> _What is being asked_:
Those lines of the data that hold the word "videos" are to be copied out.

(Stored data entries)
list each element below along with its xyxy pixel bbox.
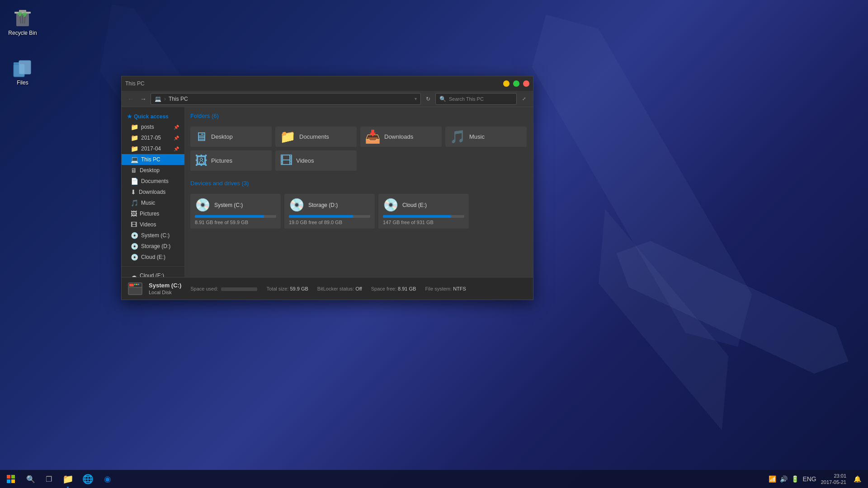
taskbar-clock[interactable]: 23:01 2017-05-21 [821,473,846,486]
sidebar-item-pictures[interactable]: 🖼 Pictures [122,208,184,219]
pictures-folder-img: 🖼 [195,153,208,168]
address-dropdown[interactable]: ▾ [415,96,417,101]
posts-pin-icon: 📌 [174,125,179,130]
videos-folder-img: 🎞 [280,153,292,168]
search-box[interactable]: 🔍 Search This PC [435,93,517,105]
music-label: Music [141,200,155,206]
svg-rect-17 [7,479,10,483]
recycle-bin-label: Recycle Bin [8,30,37,36]
sidebar-item-this-pc[interactable]: 💻 This PC [122,154,184,165]
sidebar-item-desktop[interactable]: 🖥 Desktop [122,165,184,176]
sidebar-item-cloud-network[interactable]: ☁ Cloud (E:) [122,270,184,277]
drive-storage-d[interactable]: 💿 Storage (D:) 19.0 GB free of 89.0 GB [284,194,375,229]
folder-desktop[interactable]: 🖥 Desktop [190,127,272,147]
folder-downloads[interactable]: 📥 Downloads [360,127,442,147]
drive-e-header: 💿 Cloud (E:) [383,197,464,212]
status-space-used: Space used: [190,286,257,291]
forward-button[interactable]: → [138,94,149,104]
downloads-folder-icon: ⬇ [131,188,136,196]
taskbar-search-button[interactable]: 🔍 [22,470,40,488]
start-button[interactable] [0,470,22,488]
battery-tray-icon[interactable]: 🔋 [790,474,800,483]
taskbar: 🔍 ❐ 📁 🌐 ◉ 📶 🔊 🔋 ENG 23:01 [0,470,868,488]
drive-e-name: Cloud (E:) [402,202,427,208]
drive-d-progress-bar [289,215,370,218]
search-placeholder: Search This PC [449,96,484,102]
expand-button[interactable]: ⤢ [519,94,529,104]
sidebar-item-2017-05[interactable]: 📁 2017-05 📌 [122,132,184,143]
drive-e-progress-fill [383,215,451,218]
space-free-value: 8.91 GB [398,286,416,291]
volume-tray-icon[interactable]: 🔊 [779,474,788,483]
folder-pictures[interactable]: 🖼 Pictures [190,150,272,171]
sidebar-item-posts[interactable]: 📁 posts 📌 [122,122,184,132]
close-button[interactable] [523,80,529,87]
refresh-button[interactable]: ↻ [423,94,434,104]
status-space-free: Space free: 8.91 GB [371,286,416,291]
sidebar-item-2017-04[interactable]: 📁 2017-04 📌 [122,143,184,154]
space-used-progress [221,287,257,291]
drive-d-icon: 💿 [289,197,305,212]
sidebar-item-videos[interactable]: 🎞 Videos [122,219,184,230]
chrome-taskbar-icon: 🌐 [82,474,94,484]
quick-access-label: Quick access [134,113,169,120]
cloud-network-label: Cloud (E:) [140,272,164,277]
posts-label: posts [141,124,154,130]
taskbar-file-explorer[interactable]: 📁 [58,470,78,488]
desktop-folder-icon: 🖥 [131,167,137,174]
minimize-button[interactable] [503,80,509,87]
folder-documents[interactable]: 📁 Documents [275,127,357,147]
this-pc-icon: 💻 [131,156,138,163]
address-bar[interactable]: 💻 › This PC ▾ [151,93,421,105]
taskbar-edge[interactable]: ◉ [98,470,118,488]
window-controls [503,80,529,87]
total-size-value: 59.9 GB [290,286,308,291]
recycle-bin-icon[interactable]: Recycle Bin [5,5,41,38]
files-desktop-icon[interactable]: Files [5,54,41,88]
drive-system-c[interactable]: 💿 System (C:) 8.91 GB free of 59.9 GB [190,194,281,229]
status-drive-icon [127,281,143,297]
folder-music[interactable]: 🎵 Music [445,127,527,147]
language-tray[interactable]: ENG [802,474,817,483]
folder-videos[interactable]: 🎞 Videos [275,150,357,171]
status-info: System (C:) Local Disk [149,282,181,295]
quick-access-header[interactable]: ★ Quick access [122,111,184,122]
drive-c-name: System (C:) [214,202,243,208]
sidebar-item-music[interactable]: 🎵 Music [122,197,184,208]
taskbar-chrome[interactable]: 🌐 [78,470,98,488]
svg-rect-13 [138,284,139,285]
2017-05-folder-icon: 📁 [131,134,138,141]
cloud-icon: ☁ [131,272,137,277]
sidebar-item-system-c[interactable]: 💿 System (C:) [122,230,184,241]
sidebar-item-storage-d[interactable]: 💿 Storage (D:) [122,241,184,252]
sidebar: ★ Quick access 📁 posts 📌 📁 2017-05 📌 📁 2… [122,107,185,277]
folders-grid: 🖥 Desktop 📁 Documents 📥 Downloads 🎵 Musi… [190,127,528,171]
drive-d-progress-fill [289,215,353,218]
drive-cloud-e[interactable]: 💿 Cloud (E:) 147 GB free of 931 GB [378,194,469,229]
folder-videos-label: Videos [296,157,314,164]
maximize-button[interactable] [513,80,519,87]
files-image [12,56,33,78]
notification-center-button[interactable]: 🔔 [850,470,864,488]
status-drive-type: Local Disk [149,290,181,295]
sidebar-item-cloud-e[interactable]: 💿 Cloud (E:) [122,252,184,263]
back-button[interactable]: ← [125,94,136,104]
sidebar-item-documents[interactable]: 📄 Documents [122,176,184,187]
2017-05-label: 2017-05 [141,135,161,141]
task-view-button[interactable]: ❐ [40,470,58,488]
drive-e-progress-bar [383,215,464,218]
status-drive-name: System (C:) [149,282,181,289]
folder-music-label: Music [469,133,485,140]
sidebar-divider [122,266,184,270]
2017-05-pin-icon: 📌 [174,136,179,141]
drive-c-info: 8.91 GB free of 59.9 GB [195,220,276,225]
files-label: Files [17,80,28,86]
task-view-icon: ❐ [46,475,52,483]
network-tray-icon[interactable]: 📶 [768,474,777,483]
address-icon: 💻 [155,96,161,102]
sidebar-item-downloads[interactable]: ⬇ Downloads [122,187,184,197]
status-details: Space used: Total size: 59.9 GB BitLocke… [190,286,466,291]
file-system-label: File system: [425,286,452,291]
svg-rect-16 [11,475,15,479]
system-c-drive-icon: 💿 [131,232,138,239]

> _Solution to this problem_:
videos-folder-img: 🎞 [280,153,292,168]
sidebar-item-videos[interactable]: 🎞 Videos [122,219,184,230]
folder-videos[interactable]: 🎞 Videos [275,150,357,171]
folder-videos-label: Videos [296,157,314,164]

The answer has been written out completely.